AP Physics C Level	Advanced / Graduate Level
W = ∫τ dθ for a single axis	W = ∫τ · dθ for general 3D rotation (torque and angular displacement as vectors)
Constant moment of inertia I	Inertia tensor Ĩ; rotational KE = ½ω · Ĩ · ω
Work-energy theorem: W_net = ΔK_rot	Hamilton's principle: δ∫(T − V)dt = 0, from which work-energy relations emerge
P = τω for fixed-axis rotation	Power in deformable bodies; stress power tensor σ : ε̇
Torsional spring: τ = −κθ, W = ½κθ²	Nonlinear restoring torques; chaos in driven oscillators

For students continuing to upper-division mechanics, the key conceptual leap is from scalar rotation about a fixed axis to full three-dimensional rotation described by Euler angles or quaternions. In three dimensions, angular velocity is a true vector, and the inertia tensor replaces the scalar moment of inertia. The work-energy theorem still holds, but the bookkeeping becomes considerably more involved. Nonetheless, the physical insight you develop here — that torque acting through angular displacement transfers energy — remains the conceptual anchor of all these more sophisticated treatments.

SECTION 9

Practice Problems

PROBLEM 1 — CONCEPTUAL

A constant torque τ acts on a wheel initially at rest. As the wheel speeds up, the instantaneous power delivered by the torque:

PROBLEM 2 — BASIC CALCULATION

A constant torque of 5.0 N·m accelerates a flywheel from rest through 20 complete revolutions. How much work does the torque do?

PROBLEM 3 — INTERMEDIATE

A uniform disk of mass M = 4.0 kg and radius R = 0.30 m has a torque that varies with angular position according to τ(θ) = 6.0 − 0.50θ (in N·m, with θ in radians). If the disk starts from rest, what is its angular velocity after rotating through θ = 8.0 rad?

PROBLEM 4 — APPLIED

An electric motor delivers a constant power of P = 500 W to a grinding wheel with moment of inertia I = 2.0 kg·m². The wheel starts from rest. (a) Derive an expression for the angular velocity ω as a function of time t. (b) How long does it take for the wheel to reach an angular velocity of 50 rad/s? (c) Through how many radians does the wheel turn during this time? (d) Calculate the torque on the wheel at the instant it reaches 50 rad/s.

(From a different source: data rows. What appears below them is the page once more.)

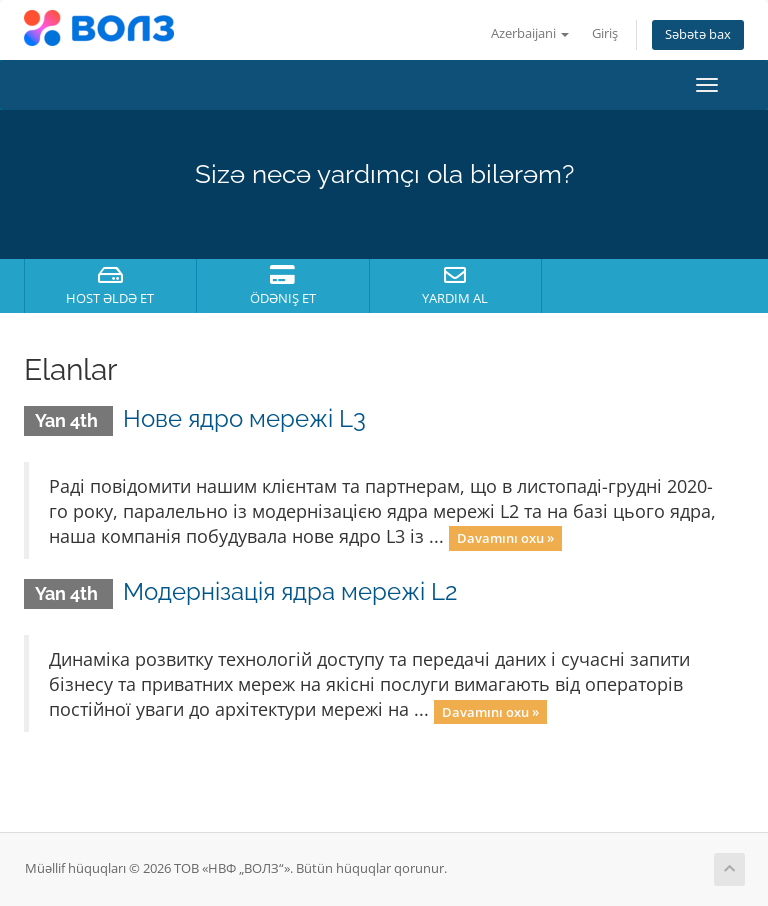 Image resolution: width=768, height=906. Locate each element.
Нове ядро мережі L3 (244, 418)
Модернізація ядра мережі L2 (290, 591)
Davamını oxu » (505, 538)
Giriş (605, 33)
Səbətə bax (698, 34)
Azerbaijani (530, 33) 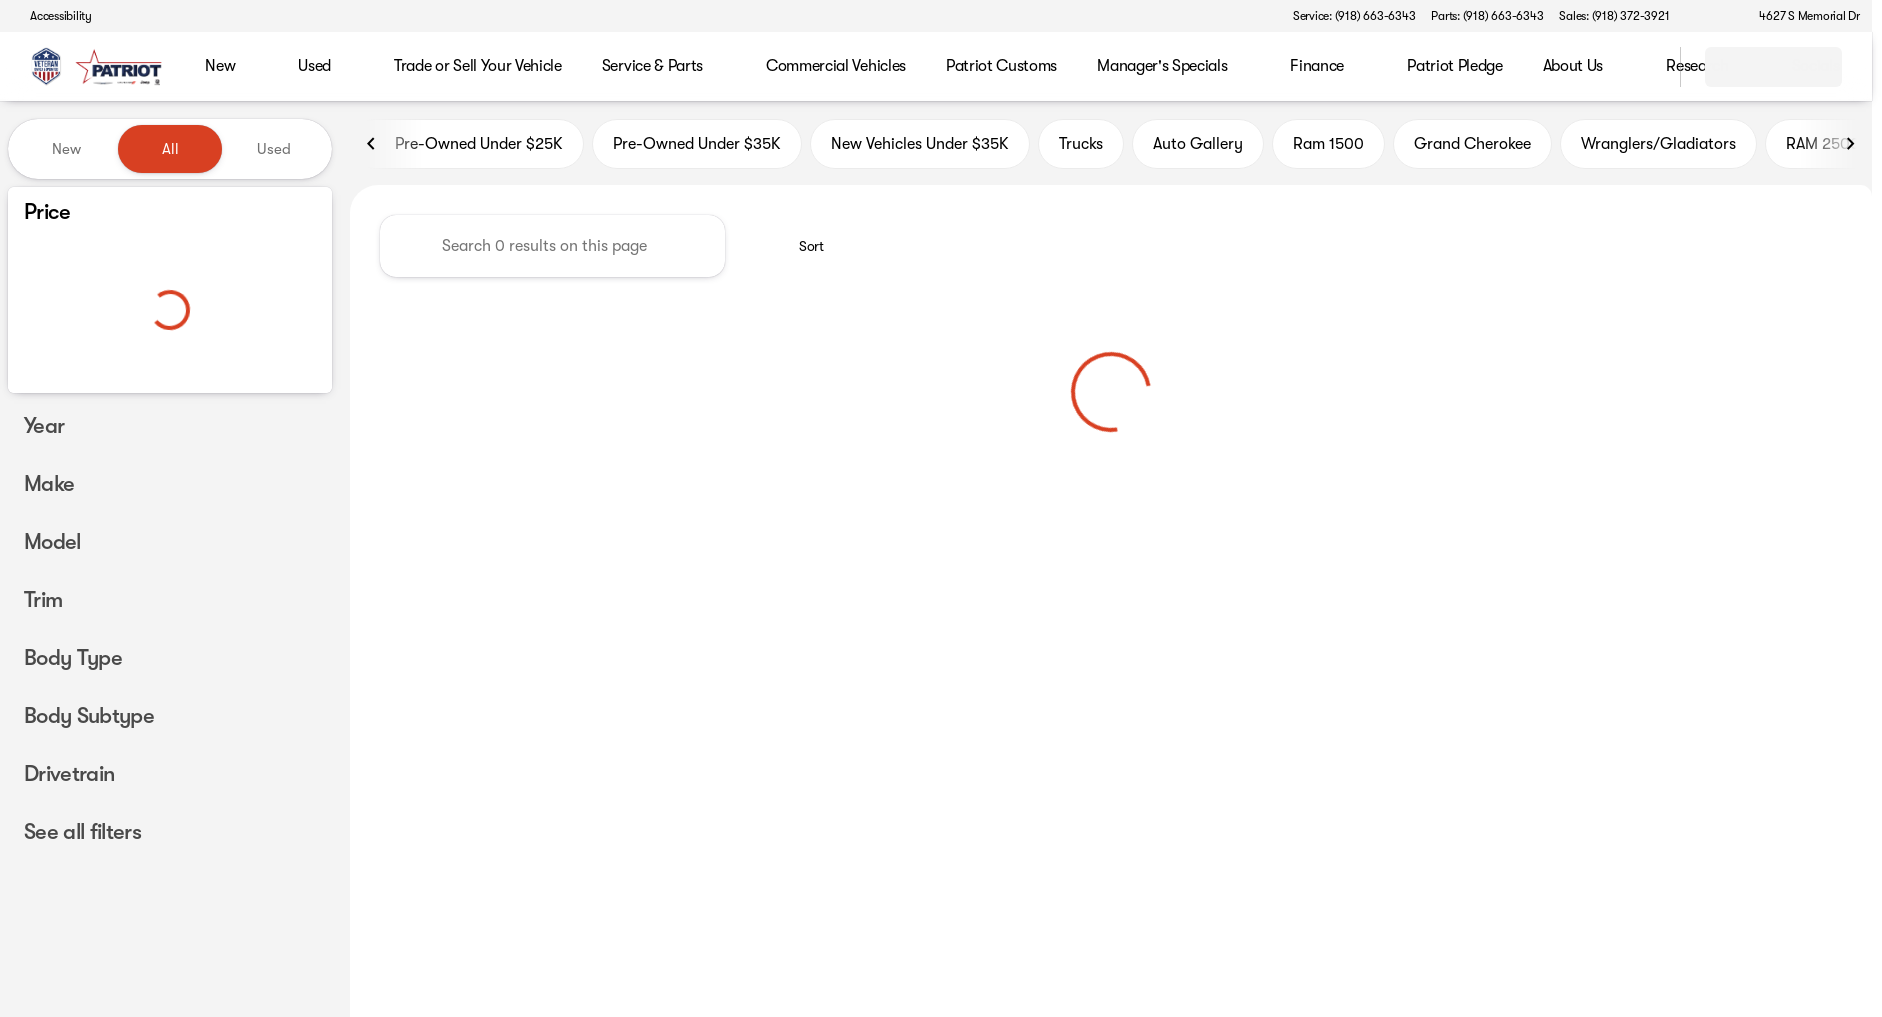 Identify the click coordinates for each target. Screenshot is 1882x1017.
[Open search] (1640, 67)
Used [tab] (274, 149)
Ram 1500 (1328, 149)
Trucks (1081, 149)
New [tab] (66, 149)
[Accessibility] (52, 16)
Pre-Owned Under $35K (697, 149)
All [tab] (170, 149)
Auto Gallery (1198, 149)
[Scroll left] (372, 149)
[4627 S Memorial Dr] (1800, 16)
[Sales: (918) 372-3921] (1614, 16)
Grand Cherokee (1472, 149)
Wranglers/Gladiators (1658, 149)
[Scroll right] (1850, 149)
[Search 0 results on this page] (552, 251)
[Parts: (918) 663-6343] (1487, 16)
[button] (1713, 16)
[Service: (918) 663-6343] (1354, 16)
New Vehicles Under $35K (920, 149)
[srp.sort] (800, 251)
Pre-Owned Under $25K (467, 149)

PROBLEM 5 — CRITICAL THINKING

A horizontal turntable of moment of inertia I₀ is spinning freely at angular velocity ω₀. A braking torque is applied that is proportional to the angular velocity: τ = −bω, where b is a positive constant. (a) Write a differential equation for ω(t) and solve it. (b) Calculate the total work done by the braking torque from t = 0 to t → ∞. (c) Verify your answer to (b) using the work-energy theorem. (d) Explain physically why the power dissipated by the brake decreases over time even though the braking mechanism is always active.

SUMMARY

Summary

Torque is the rotational analogue of force, defined as τ = r × F with magnitude rF sin φ. When a torque acts through an angular displacement, it does rotational work W = ∫τ dθ, which simplifies to W = τΔθ for a constant torque. The work-energy theorem for rotation states that the net work done by all torques equals the change in rotational kinetic energy: W_net = ½Iω₂² − ½Iω₁².

The instantaneous rotational power is P = τω, the rotational counterpart of P = Fv. Every translational work and energy relation has a direct rotational parallel, with force → torque, displacement → angular displacement, and mass → moment of inertia. Always use radians for angular quantities, apply the integral form when torque varies with angle, and remember that only the perpendicular component of a force generates torque.